Als er auf Edgars Höhe war, rief ihm der Mopedfahrer zu: „Willst du dich festhalten?“
Edgar traute seinen Ohren nicht. Er hätte eher erwartet, er würde ihn bitten, ihn zu schieben. So rief er zurück: „Nein danke! Das ist ja verboten!“
Darauf der Sepp: „Nicht für uns, wir sind ja schon alt genug. Wir können uns das erlauben.“ Und schon heulte der Motor auf, weil Biber kurzfristig bergab fuhr, um sich Edgar von hinten wieder zu nähern. Der Wirt der »Rindenmühle« war auf den Balkon gegangen, um besser zu sehen.
„Los, halt dich fest!“, rief der Biber Sepp wieder.
Jetzt packte ihn Edgar tatsächlich am Arm und radelte unterstützend mit. Die beiden brauchten die ganze Straßenbreite. Sie traten mächtig in die Pedale und der Motor würgte sich mit der Drehzahl eines 18er Steyr-Traktors.
Noch bevor die Anhöhe überwunden war, hatte das Gejaule des Motors ein abruptes Ende. Der Wirt der »Rindenmühle« schickte seine Frau um einen Feldstecher.
„Reiber“, diagnostizierte Edgar blitzschnell.
Der Biber schaute verwegener drein als beim Finale des letzten Meisterschaftsspiels und knallte sein Moped mit einer atemberaubenden Beinkombination auf den Ständer. Dann sank er wie ein Schwerverletzter auf eine Sitzbank neben der Straße nieder und verdeckte wortlos sein Gesicht mit den Händen.
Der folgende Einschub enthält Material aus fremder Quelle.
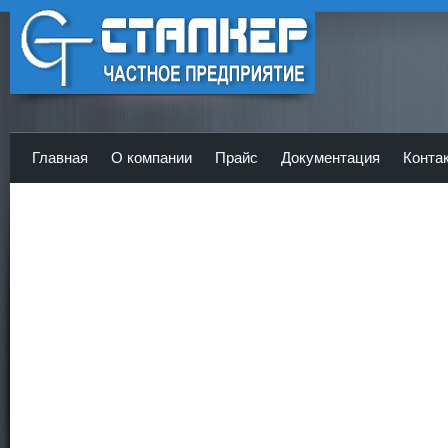
ЧП Сталкер - Главная
Главная
О компании
Прайс
Документация
Конта
<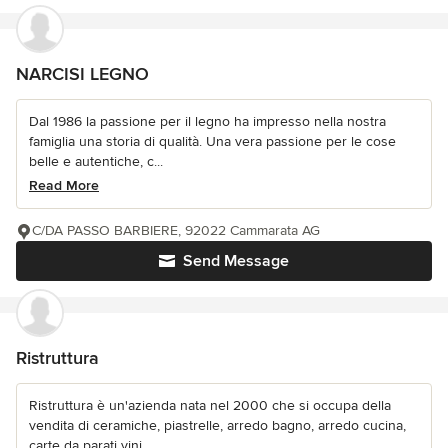
NARCISI LEGNO
Dal 1986 la passione per il legno ha impresso nella nostra
famiglia una storia di qualità. Una vera passione per le cose
belle e autentiche, c...
Read More
C/DA PASSO BARBIERE, 92022 Cammarata AG
Send Message
Ristruttura
Ristruttura è un'azienda nata nel 2000 che si occupa della
vendita di ceramiche, piastrelle, arredo bagno, arredo cucina,
carte da parati vini...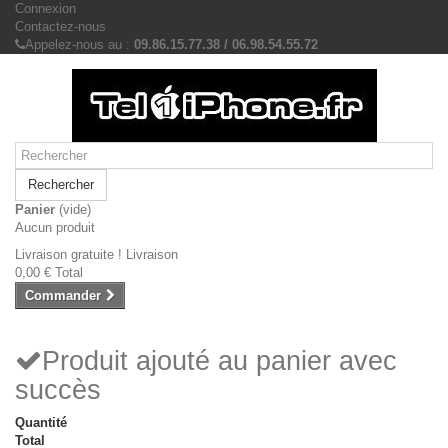
Connexion
Contactez-nous
Appelez-nous au :
09.86.15.77.38 / 06.98.54.55.72
Rechercher
Panier
(vide)
Aucun produit
Livraison gratuite !
Livraison
0,00 €
Total
Commander
Produit ajouté au panier avec
succès
Quantité
Total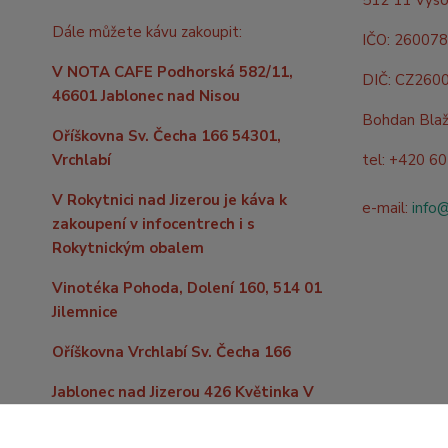
512 11 Vyso
Dále můžete kávu zakoupit:
IČO: 26007
V NOTA CAFE Podhorská 582/11,
DIČ: CZ260
46601 Jablonec nad Nisou
Bohdan Bla
Oříškovna Sv. Čecha 166 54301,
Vrchlabí
tel: +420 6
V Rokytnici nad Jizerou je káva k
e-mail:
info
zakoupení v infocentrech i s
Rokytnickým obalem
Vinotéka Pohoda, Dolení 160, 514 01
Jilemnice
Oříškovna Vrchlabí Sv. Čecha 166
Jablonec nad Jizerou 426 Květinka V
kopečku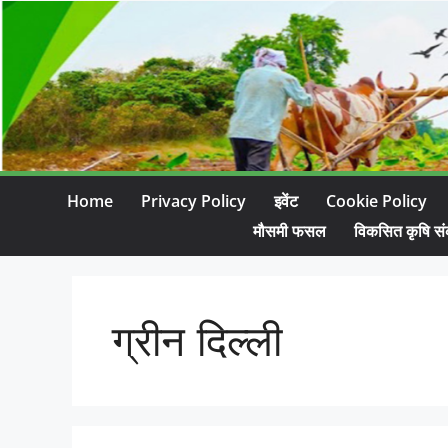
Home
Privacy Policy
इवेंट
Cookie Policy
मौसमी फसल
विकसित कृषि सं
ग्रीन दिल्ली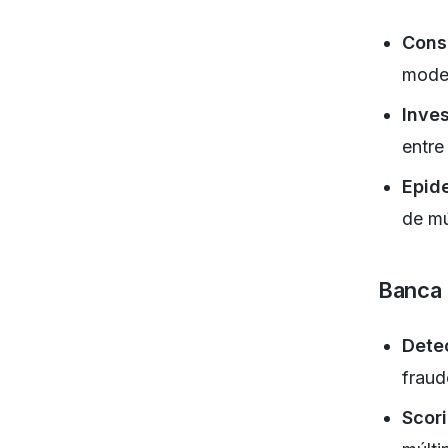
Conso
model
Inve
entre
Epid
de mú
Banca
Dete
fraud
Scori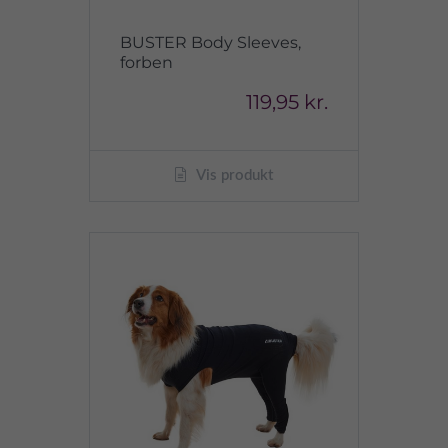
BUSTER Body Sleeves,
forben
119,95 kr.
Vis produkt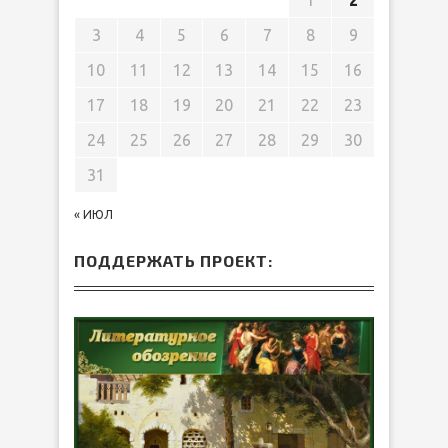
1
2
3
4
5
6
7
8
9
10
11
12
13
14
15
16
17
18
19
20
21
22
23
24
25
26
27
28
29
30
31
« ИЮЛ
ПОДДЕРЖАТЬ ПРОЕКТ: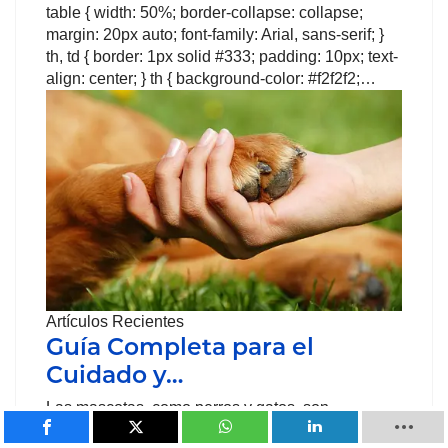
table { width: 50%; border-collapse: collapse;
margin: 20px auto; font-family: Arial, sans-serif; }
th, td { border: 1px solid #333; padding: 10px; text-
align: center; } th { background-color: #f2f2f2;…
Artículos Recientes
Guía Completa para el
Cuidado y…
Las mascotas, como perros y gatos, son
compañeros fieles que requieren atención diaria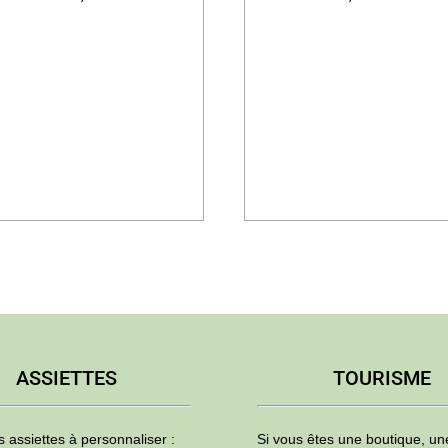
ASSIETTES
TOURISME
s assiettes à personnaliser :
Si vous êtes une boutique, u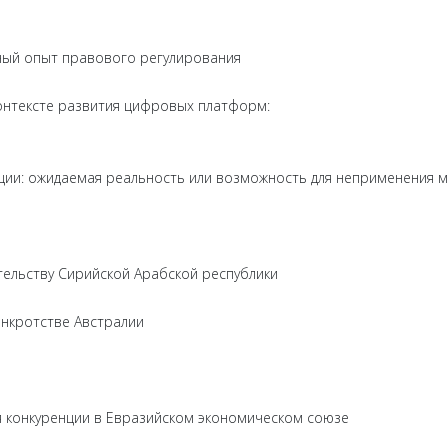
ный опыт правового регулирования
онтексте развития цифровых платформ:
кции: ожидаемая реальность или возможность для неприменения 
ельству Сирийской Арабской республики
анкротстве Австралии
 конкуренции в Евразийском экономическом союзе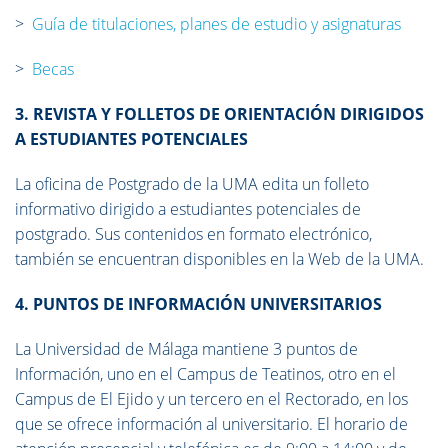
>
Guía de titulaciones, planes de estudio y asignaturas
>
Becas
3. REVISTA Y FOLLETOS DE ORIENTACIÓN DIRIGIDOS
A ESTUDIANTES POTENCIALES
La oficina de Postgrado de la UMA edita un folleto
informativo dirigido a estudiantes potenciales de
postgrado. Sus contenidos en formato electrónico,
también se encuentran disponibles en la Web de la UMA.
4. PUNTOS DE INFORMACIÓN UNIVERSITARIOS
La Universidad de Málaga mantiene 3 puntos de
Información, uno en el Campus de Teatinos, otro en el
Campus de El Ejido y un tercero en el Rectorado, en los
que se ofrece información al universitario. El horario de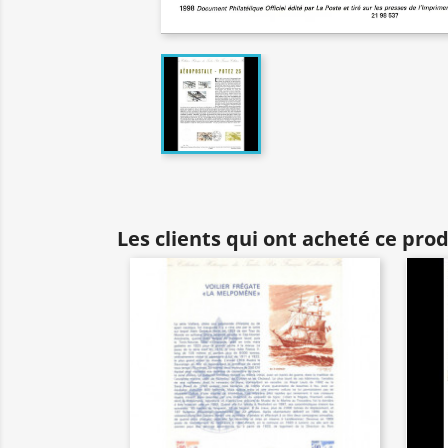
Les clients qui ont acheté ce pro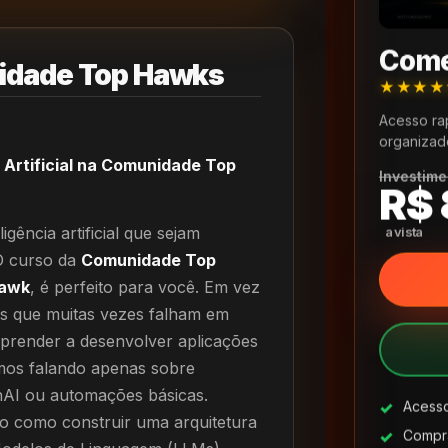
Come
idade Top Hawks
★★★
Acesso ra
organizad
 Artificial na Comunidade Top
Investime
R$ 
ligência artificial que sejam
 O curso da
Comunidade Top
Hawk
, é perfeito para você. Em vez
as que muitas vezes falham em
aprender a desenvolver aplicações
amos falando apenas sobre
AI ou automações básicas.
Acesso
o como construir uma arquitetura
Compra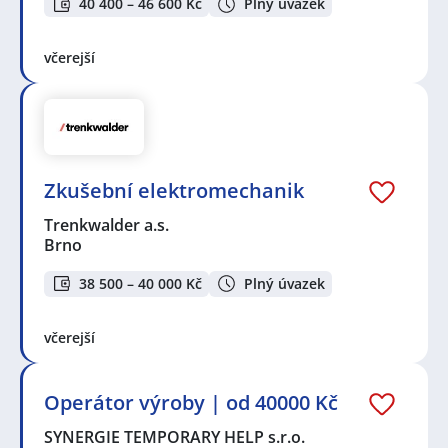
40 400 – 46 600 Kč
Plný úvazek
včerejší
Zkušební elektromechanik
Trenkwalder a.s.
Brno
38 500 – 40 000 Kč
Plný úvazek
včerejší
Operátor výroby | od 40000 Kč
SYNERGIE TEMPORARY HELP s.r.o.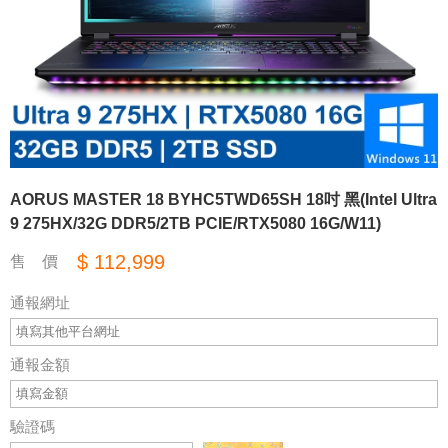
AORUS MASTER 18 BYHC5TWD65SH 18吋 黑(Intel Ultra
9 275HX/32G DDR5/2TB PCIE/RTX5080 16G/W11)
$ 112,999
售 價
通報網址
通報金額
驗證碼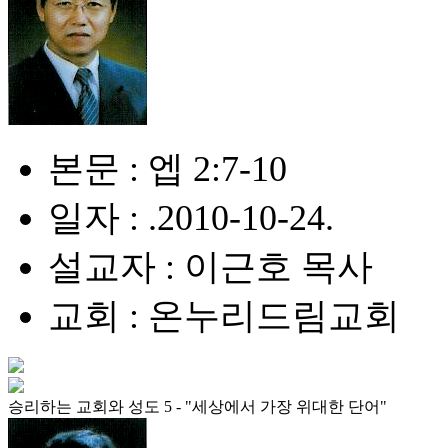
본문 : 엡 2:7-10
일자 : .2010-10-24.
설교자 : 이근호 목사
교회 : 온누리드림교회
승리하는 교회와 성도 5 - "세상에서 가장 위대한 단어"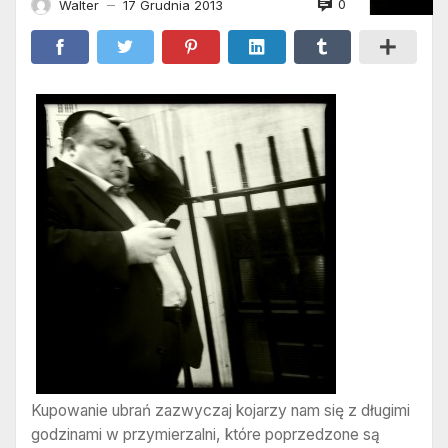
0
Walter
17 Grudnia 2013
—
Kupowanie ubrań zazwyczaj kojarzy nam się z długimi
godzinami w przymierzalni, które poprzedzone są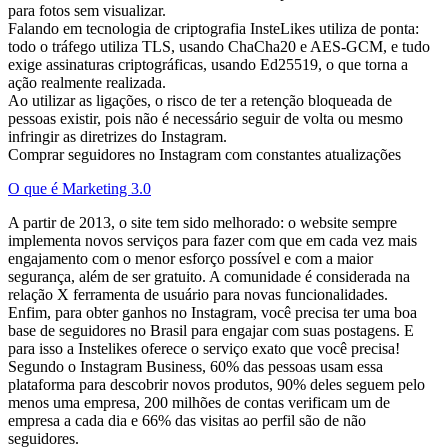
para fotos sem visualizar.
Falando em tecnologia de criptografia InsteLikes utiliza de ponta:
todo o tráfego utiliza TLS, usando ChaCha20 e AES-GCM, e tudo
exige assinaturas criptográficas, usando Ed25519, o que torna a
ação realmente realizada.
Ao utilizar as ligações, o risco de ter a retenção bloqueada de
pessoas existir, pois não é necessário seguir de volta ou mesmo
infringir as diretrizes do Instagram.
Comprar seguidores no Instagram com constantes atualizações
O que é Marketing 3.0
A partir de 2013, o site tem sido melhorado: o website sempre
implementa novos serviços para fazer com que em cada vez mais
engajamento com o menor esforço possível e com a maior
segurança, além de ser gratuito. A comunidade é considerada na
relação X ferramenta de usuário para novas funcionalidades.
Enfim, para obter ganhos no Instagram, você precisa ter uma boa
base de seguidores no Brasil para engajar com suas postagens. E
para isso a Instelikes oferece o serviço exato que você precisa!
Segundo o Instagram Business, 60% das pessoas usam essa
plataforma para descobrir novos produtos, 90% deles seguem pelo
menos uma empresa, 200 milhões de contas verificam um de
empresa a cada dia e 66% das visitas ao perfil são de não
seguidores.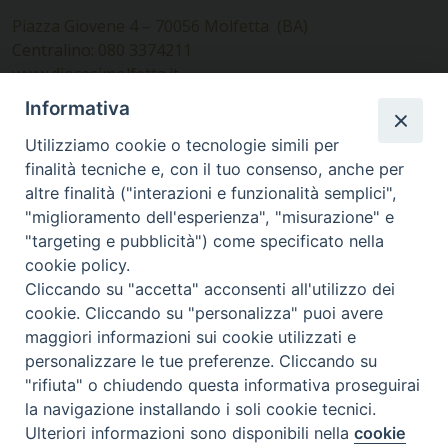
Piazza Giovene 4 – 70056 Molfetta (BA)
Centralino: 080 3374211
www.diocesimolfetta.it –
diocesimolfetta@pec.chiesacattolica.it
Informativa
Utilizziamo cookie o tecnologie simili per
Ufficio Comunicazioni sociali
finalità tecniche e, con il tuo consenso, anche per
altre finalità ("interazioni e funzionalità semplici",
Piazza Giovene 4 – 70056 Molfetta (BA)
"miglioramento dell'esperienza", "misurazione" e
comunicazionisociali@diocesimolfetta.it
"targeting e pubblicità") come specificato nella
cookie policy.
Cliccando su "accetta" acconsenti all'utilizzo dei
SEGUICI SU
cookie. Cliccando su "personalizza" puoi avere
Facebook
Instagram
X
YouTube
Feed
maggiori informazioni sui cookie utilizzati e
personalizzare le tue preferenze. Cliccando su
Privacy Policy - trasparenza
"rifiuta" o chiudendo questa informativa proseguirai
la navigazione installando i soli cookie tecnici.
© 2016 - 2026 Diocesi Molfetta Ruvo Giovinazzo Terlizzi
Ulteriori informazioni sono disponibili nella
cookie
Preferenze Cookie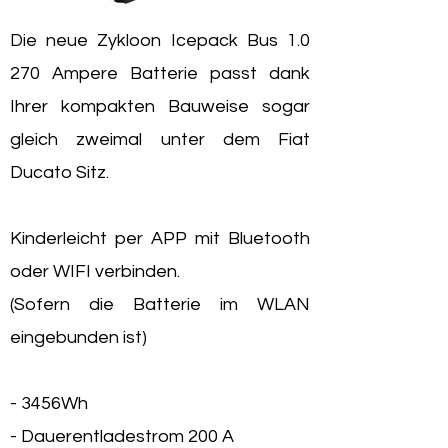
Die neue Zykloon Icepack Bus 1.0
270 Ampere Batterie passt dank
Ihrer kompakten Bauweise sogar
gleich zweimal unter dem Fiat
Ducato Sitz.
Kinderleicht per APP mit Bluetooth
oder WIFI verbinden.
(Sofern die Batterie im WLAN
eingebunden ist)
- 3456Wh
- Dauerentladestrom 200 A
„Juijuijuijuijui! Das ist garantiert ein Kolbenreiber“, präzisierte Edgar seine Diagnose, stellte sein Fahrrad ab und bückte sich zum Motor.
„Da kannst du eine Eierspeise darauf machen, so heiß ist der. So einen alten Henastauba darfst du doch nicht so schinden. – Du bist vielleicht ein wilder Hund, Biber.“
„Ach was, tu dir nichts an. Wenn der Motor ausgekühlt ist, geht er wieder. Du wirst sehen.“
„Das glaube ich nicht, Biber. Das ist ein Postlermoped. Das lässt sich nicht treiben.“
„Das muss ausgerechnet ein Eisenbahner sagen!“, entgegnete Biber.
„Sogar Lokomotiven müssen mit Gefühl gefahren werden. Und alte Lokomotiven mit noch mehr Gefühl“, erklärte Edgar.
„Ich nehme auf die alte Kiste keine Rücksicht mehr“, schimpfte Biber. „Auf mich nimmt doch auch keiner Rücksicht, weil ich alt bin. Was glaubst du, wie die bei der Sternfahrt jeden Tag ihre alten Eisen treten.“
„Was, du nimmst an der Sternfahrt teil?“
„Jeden Tag in der Früh zum Bahnhof. Wie fast jeder andere Hacklinger auch. Ein tolles Rennen.“
„Ach deshalb habe ich bei deinen Sachen eine lange Untergatte gesehen.“
„Ha! Auf was du alles schaust! Aber mit der Mopedfahrerei habe ich mir eine Reizblase eingehandelt.“
In diesem Augenblick fuhr ein Pritschenwagen der Marktgemeinde Hackling an den beiden vorbei. Betont langsam. Im Schritttempo. Zwei Männer saßen drin. Der provokant grinsende Fahrer, der Neffe des Gemeinderates Glatt, kurbelte das Fenster herunter und sagte laut: „Da sitzen sie, die Herren Sommerfrischler, und wir wissen nicht, wo wir zuerst mit der Arbeit anfangen sollen!“ Dazu tat er mit der Hand so, als wolle er sich die schöne Badehose mit Gürtel schnappen, die Biber auf dem Rückspiegel seines Mopeds zum Trocknen aufgehängt hatte.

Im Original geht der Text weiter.